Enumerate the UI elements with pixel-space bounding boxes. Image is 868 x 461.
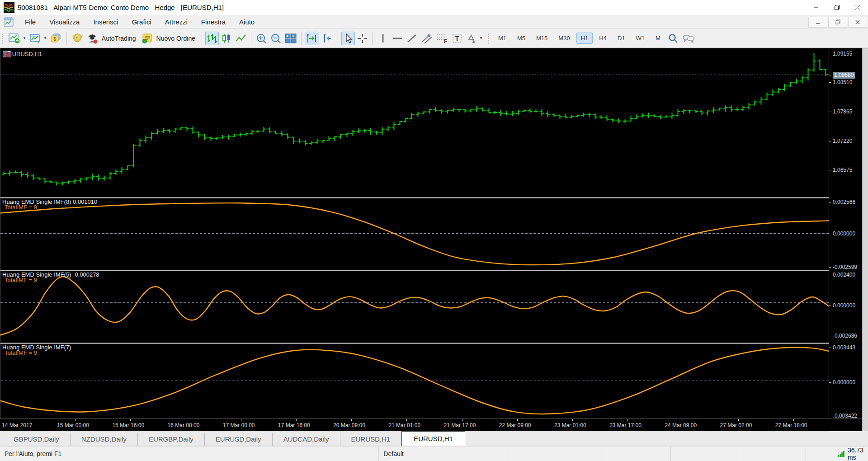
child-restore-button[interactable] bbox=[828, 17, 847, 28]
status-connection[interactable]: 36.73 ms bbox=[806, 447, 868, 461]
main-price-pane[interactable]: EURUSD,H1 bbox=[0, 48, 829, 197]
menu-grafici[interactable]: Grafici bbox=[125, 15, 158, 29]
new-chart-dropdown[interactable]: ▼ bbox=[23, 36, 26, 40]
chart-window-icon bbox=[4, 17, 14, 27]
chart-tab-2[interactable]: EURGBP,Daily bbox=[138, 433, 205, 446]
restore-button[interactable] bbox=[826, 0, 847, 15]
autotrading-label[interactable]: AutoTrading bbox=[102, 35, 136, 42]
timeframe-m[interactable]: M bbox=[651, 33, 665, 44]
market-watch-button[interactable]: $ bbox=[49, 32, 63, 45]
candle-chart-mode-icon bbox=[221, 33, 232, 44]
chart-tab-1[interactable]: NZDUSD,Daily bbox=[71, 433, 138, 446]
trendline-icon bbox=[406, 33, 417, 44]
price-tick-label: 1.08510 bbox=[833, 79, 852, 85]
profiles-dropdown[interactable]: ▼ bbox=[43, 36, 47, 40]
status-section-empty bbox=[603, 447, 671, 461]
tile-windows-button[interactable] bbox=[283, 32, 298, 45]
timeframe-grip[interactable] bbox=[488, 33, 491, 44]
menu-visualizza[interactable]: Visualizza bbox=[42, 15, 86, 29]
menu-aiuto[interactable]: Aiuto bbox=[232, 15, 261, 29]
profiles-button[interactable] bbox=[28, 32, 42, 45]
vertical-line-icon bbox=[378, 33, 387, 44]
time-axis[interactable]: 14 Mar 201715 Mar 00:0015 Mar 16:0016 Ma… bbox=[0, 419, 862, 431]
price-tick-label: 1.07220 bbox=[833, 138, 852, 144]
fibonacci-icon: F bbox=[436, 33, 448, 44]
minimize-button[interactable] bbox=[806, 0, 826, 15]
svg-text:$: $ bbox=[53, 37, 56, 42]
imf7-canvas[interactable] bbox=[0, 344, 829, 417]
menu-file[interactable]: File bbox=[18, 15, 42, 29]
timeframe-d1[interactable]: D1 bbox=[613, 33, 630, 44]
candle-chart-mode-button[interactable] bbox=[220, 32, 233, 45]
algo-trading-button[interactable]: 5 bbox=[70, 32, 85, 45]
one-click-trading-icon[interactable] bbox=[3, 51, 11, 57]
price-tick: 0.002400 bbox=[829, 272, 855, 278]
timeframe-m15[interactable]: M15 bbox=[532, 33, 552, 44]
line-chart-mode-button[interactable] bbox=[234, 32, 248, 45]
indicator-label-block: Huang EMD Single IMF(5) -0.000278 TotalI… bbox=[2, 272, 99, 283]
status-profile[interactable]: Default bbox=[379, 447, 506, 461]
timeframe-m30[interactable]: M30 bbox=[554, 33, 574, 44]
indicator-pane-imf8[interactable]: Huang EMD Single IMF(8) 0.001010 TotalIM… bbox=[0, 198, 829, 270]
zoom-out-button[interactable] bbox=[269, 32, 283, 45]
price-axis[interactable]: 1.091551.085101.078651.072201.065751.086… bbox=[829, 48, 862, 431]
new-order-button[interactable] bbox=[140, 32, 155, 45]
search-button[interactable] bbox=[666, 32, 680, 45]
time-axis-label: 23 Mar 17:00 bbox=[609, 422, 642, 428]
chart-tab-5[interactable]: EURUSD,H1 bbox=[340, 433, 402, 446]
menu-finestra[interactable]: Finestra bbox=[194, 15, 232, 29]
child-close-button[interactable] bbox=[848, 17, 867, 28]
autotrading-button[interactable] bbox=[85, 32, 100, 45]
price-tick-label: 1.08680 bbox=[833, 72, 855, 79]
vertical-line-tool-button[interactable] bbox=[376, 32, 390, 45]
bar-chart-mode-button[interactable] bbox=[205, 32, 219, 45]
time-axis-tick bbox=[406, 419, 407, 421]
cursor-button[interactable] bbox=[341, 32, 355, 45]
timeframe-m5[interactable]: M5 bbox=[513, 33, 530, 44]
auto-scroll-button[interactable] bbox=[305, 32, 319, 45]
chart-symbol-label: EURUSD,H1 bbox=[8, 51, 42, 57]
chart-tab-3[interactable]: EURUSD,Daily bbox=[205, 433, 273, 446]
time-axis-tick bbox=[627, 419, 628, 421]
timeframe-m1[interactable]: M1 bbox=[494, 33, 511, 44]
chart-tab-0[interactable]: GBPUSD,Daily bbox=[3, 433, 71, 446]
zoom-in-button[interactable] bbox=[255, 32, 268, 45]
price-tick: 0.003443 bbox=[829, 344, 855, 351]
time-axis-tick bbox=[351, 419, 352, 421]
text-tool-button[interactable]: T bbox=[450, 32, 464, 45]
child-minimize-button[interactable] bbox=[808, 17, 827, 28]
toolbar-grip[interactable] bbox=[2, 33, 5, 44]
auto-scroll-icon bbox=[306, 33, 318, 44]
new-order-label[interactable]: Nuovo Ordine bbox=[156, 35, 195, 42]
menu-inserisci[interactable]: Inserisci bbox=[86, 15, 125, 29]
indicator-pane-imf5[interactable]: Huang EMD Single IMF(5) -0.000278 TotalI… bbox=[0, 271, 829, 343]
equidistant-channel-tool-button[interactable] bbox=[420, 32, 434, 45]
new-chart-icon bbox=[9, 33, 20, 44]
horizontal-line-tool-button[interactable] bbox=[391, 32, 404, 45]
chart-tab-4[interactable]: AUDCAD,Daily bbox=[273, 433, 340, 446]
timeframe-h4[interactable]: H4 bbox=[594, 33, 611, 44]
zoom-out-icon bbox=[270, 33, 281, 44]
text-tool-icon: T bbox=[452, 33, 462, 44]
price-tick-label: 1.06575 bbox=[833, 167, 852, 173]
close-button[interactable] bbox=[847, 0, 868, 15]
shapes-tool-dropdown[interactable]: ▼ bbox=[479, 36, 483, 40]
chat-button[interactable] bbox=[681, 32, 696, 45]
trendline-tool-button[interactable] bbox=[405, 32, 419, 45]
menu-attrezzi[interactable]: Attrezzi bbox=[158, 15, 194, 29]
price-tick-label: 0.000000 bbox=[833, 379, 855, 386]
shapes-tool-button[interactable] bbox=[465, 32, 478, 45]
crosshair-button[interactable] bbox=[356, 32, 369, 45]
zoom-in-icon bbox=[256, 33, 267, 44]
indicator-label-block: Huang EMD Single IMF(8) 0.001010 TotalIM… bbox=[2, 199, 97, 210]
timeframe-h1[interactable]: H1 bbox=[576, 33, 593, 44]
imf5-canvas[interactable] bbox=[0, 271, 829, 343]
new-chart-button[interactable] bbox=[7, 32, 22, 45]
fibonacci-tool-button[interactable]: F bbox=[435, 32, 449, 45]
timeframe-w1[interactable]: W1 bbox=[632, 33, 650, 44]
price-chart-canvas[interactable] bbox=[0, 48, 829, 197]
chart-shift-button[interactable] bbox=[320, 32, 335, 45]
imf8-canvas[interactable] bbox=[0, 198, 829, 270]
chart-tab-6[interactable]: EURUSD,H1 bbox=[401, 431, 465, 446]
indicator-pane-imf7[interactable]: Huang EMD Single IMF(7) TotalIMF = 9 bbox=[0, 344, 829, 417]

*ASSIGNMENT:*
Copy the material above exactly and drop the pictures.

*RESULT OF THE EXERCISE:*
Enumerate the UI elements with pixel-space bounding boxes. Image is 868 x 461.
child-restore-button[interactable] bbox=[828, 17, 847, 28]
status-connection[interactable]: 36.73 ms bbox=[806, 447, 868, 461]
main-price-pane[interactable]: EURUSD,H1 bbox=[0, 48, 829, 197]
menu-grafici[interactable]: Grafici bbox=[125, 15, 158, 29]
new-chart-dropdown[interactable]: ▼ bbox=[23, 36, 26, 40]
chart-window-icon bbox=[4, 17, 14, 27]
chart-tab-2[interactable]: EURGBP,Daily bbox=[138, 433, 205, 446]
restore-button[interactable] bbox=[826, 0, 847, 15]
autotrading-label[interactable]: AutoTrading bbox=[102, 35, 136, 42]
timeframe-m[interactable]: M bbox=[651, 33, 665, 44]
market-watch-button[interactable]: $ bbox=[49, 32, 63, 45]
candle-chart-mode-icon bbox=[221, 33, 232, 44]
chart-tab-1[interactable]: NZDUSD,Daily bbox=[71, 433, 138, 446]
trendline-icon bbox=[406, 33, 417, 44]
price-tick-label: 1.08510 bbox=[833, 79, 852, 85]
profiles-dropdown[interactable]: ▼ bbox=[43, 36, 47, 40]
status-section-empty bbox=[603, 447, 671, 461]
tile-windows-button[interactable] bbox=[283, 32, 298, 45]
timeframe-grip[interactable] bbox=[488, 33, 491, 44]
menu-visualizza[interactable]: Visualizza bbox=[42, 15, 86, 29]
menu-aiuto[interactable]: Aiuto bbox=[232, 15, 261, 29]
profiles-button[interactable] bbox=[28, 32, 42, 45]
vertical-line-icon bbox=[378, 33, 387, 44]
time-axis[interactable]: 14 Mar 201715 Mar 00:0015 Mar 16:0016 Ma… bbox=[0, 419, 862, 431]
price-tick-label: 1.07220 bbox=[833, 138, 852, 144]
fibonacci-icon: F bbox=[436, 33, 448, 44]
minimize-button[interactable] bbox=[806, 0, 826, 15]
svg-text:$: $ bbox=[53, 37, 56, 42]
imf7-canvas[interactable] bbox=[0, 344, 829, 417]
menu-file[interactable]: File bbox=[18, 15, 42, 29]
timeframe-d1[interactable]: D1 bbox=[613, 33, 630, 44]
candle-chart-mode-button[interactable] bbox=[220, 32, 233, 45]
algo-trading-button[interactable]: 5 bbox=[70, 32, 85, 45]
one-click-trading-icon[interactable] bbox=[3, 51, 11, 57]
price-tick: 0.002400 bbox=[829, 272, 855, 278]
timeframe-m15[interactable]: M15 bbox=[532, 33, 552, 44]
line-chart-mode-button[interactable] bbox=[234, 32, 248, 45]
indicator-label-block: Huang EMD Single IMF(5) -0.000278 TotalI… bbox=[2, 272, 99, 283]
status-profile[interactable]: Default bbox=[379, 447, 506, 461]
timeframe-m30[interactable]: M30 bbox=[554, 33, 574, 44]
indicator-pane-imf8[interactable]: Huang EMD Single IMF(8) 0.001010 TotalIM… bbox=[0, 198, 829, 270]
zoom-out-button[interactable] bbox=[269, 32, 283, 45]
price-axis[interactable]: 1.091551.085101.078651.072201.065751.086… bbox=[829, 48, 862, 431]
new-order-button[interactable] bbox=[140, 32, 155, 45]
search-button[interactable] bbox=[666, 32, 680, 45]
time-axis-label: 23 Mar 17:00 bbox=[609, 422, 642, 428]
chart-tab-5[interactable]: EURUSD,H1 bbox=[340, 433, 402, 446]
menu-finestra[interactable]: Finestra bbox=[194, 15, 232, 29]
child-close-button[interactable] bbox=[848, 17, 867, 28]
autotrading-button[interactable] bbox=[85, 32, 100, 45]
price-tick-label: 1.08680 bbox=[833, 72, 855, 79]
vertical-line-tool-button[interactable] bbox=[376, 32, 390, 45]
bar-chart-mode-button[interactable] bbox=[205, 32, 219, 45]
time-axis-tick bbox=[406, 419, 407, 421]
cursor-button[interactable] bbox=[341, 32, 355, 45]
timeframe-m5[interactable]: M5 bbox=[513, 33, 530, 44]
auto-scroll-button[interactable] bbox=[305, 32, 319, 45]
chart-symbol-label: EURUSD,H1 bbox=[8, 51, 42, 57]
chart-tab-3[interactable]: EURUSD,Daily bbox=[205, 433, 273, 446]
time-axis-tick bbox=[627, 419, 628, 421]
timeframe-m1[interactable]: M1 bbox=[494, 33, 511, 44]
chart-tab-0[interactable]: GBPUSD,Daily bbox=[3, 433, 71, 446]
zoom-in-button[interactable] bbox=[255, 32, 268, 45]
price-tick: 0.003443 bbox=[829, 344, 855, 351]
time-axis-tick bbox=[351, 419, 352, 421]
text-tool-button[interactable]: T bbox=[450, 32, 464, 45]
child-minimize-button[interactable] bbox=[808, 17, 827, 28]
toolbar-grip[interactable] bbox=[2, 33, 5, 44]
auto-scroll-icon bbox=[306, 33, 318, 44]
new-order-label[interactable]: Nuovo Ordine bbox=[156, 35, 195, 42]
menu-inserisci[interactable]: Inserisci bbox=[86, 15, 125, 29]
indicator-pane-imf5[interactable]: Huang EMD Single IMF(5) -0.000278 TotalI… bbox=[0, 271, 829, 343]
equidistant-channel-tool-button[interactable] bbox=[420, 32, 434, 45]
new-chart-icon bbox=[9, 33, 20, 44]
horizontal-line-tool-button[interactable] bbox=[391, 32, 404, 45]
chart-tab-4[interactable]: AUDCAD,Daily bbox=[273, 433, 340, 446]
timeframe-h4[interactable]: H4 bbox=[594, 33, 611, 44]
zoom-out-icon bbox=[270, 33, 281, 44]
text-tool-icon: T bbox=[452, 33, 462, 44]
price-tick-label: 1.06575 bbox=[833, 167, 852, 173]
close-button[interactable] bbox=[847, 0, 868, 15]
shapes-tool-dropdown[interactable]: ▼ bbox=[479, 36, 483, 40]
chat-button[interactable] bbox=[681, 32, 696, 45]
trendline-tool-button[interactable] bbox=[405, 32, 419, 45]
menu-attrezzi[interactable]: Attrezzi bbox=[158, 15, 194, 29]
price-tick-label: 0.000000 bbox=[833, 379, 855, 386]
shapes-tool-button[interactable] bbox=[465, 32, 478, 45]
crosshair-button[interactable] bbox=[356, 32, 369, 45]
zoom-in-icon bbox=[256, 33, 267, 44]
indicator-label-block: Huang EMD Single IMF(8) 0.001010 TotalIM… bbox=[2, 199, 97, 210]
timeframe-h1[interactable]: H1 bbox=[576, 33, 593, 44]
imf5-canvas[interactable] bbox=[0, 271, 829, 343]
new-chart-button[interactable] bbox=[7, 32, 22, 45]
fibonacci-tool-button[interactable]: F bbox=[435, 32, 449, 45]
timeframe-w1[interactable]: W1 bbox=[632, 33, 650, 44]
price-chart-canvas[interactable] bbox=[0, 48, 829, 197]
chart-shift-button[interactable] bbox=[320, 32, 335, 45]
imf8-canvas[interactable] bbox=[0, 198, 829, 270]
chart-tab-6[interactable]: EURUSD,H1 bbox=[401, 431, 465, 446]
indicator-pane-imf7[interactable]: Huang EMD Single IMF(7) TotalIMF = 9 bbox=[0, 344, 829, 417]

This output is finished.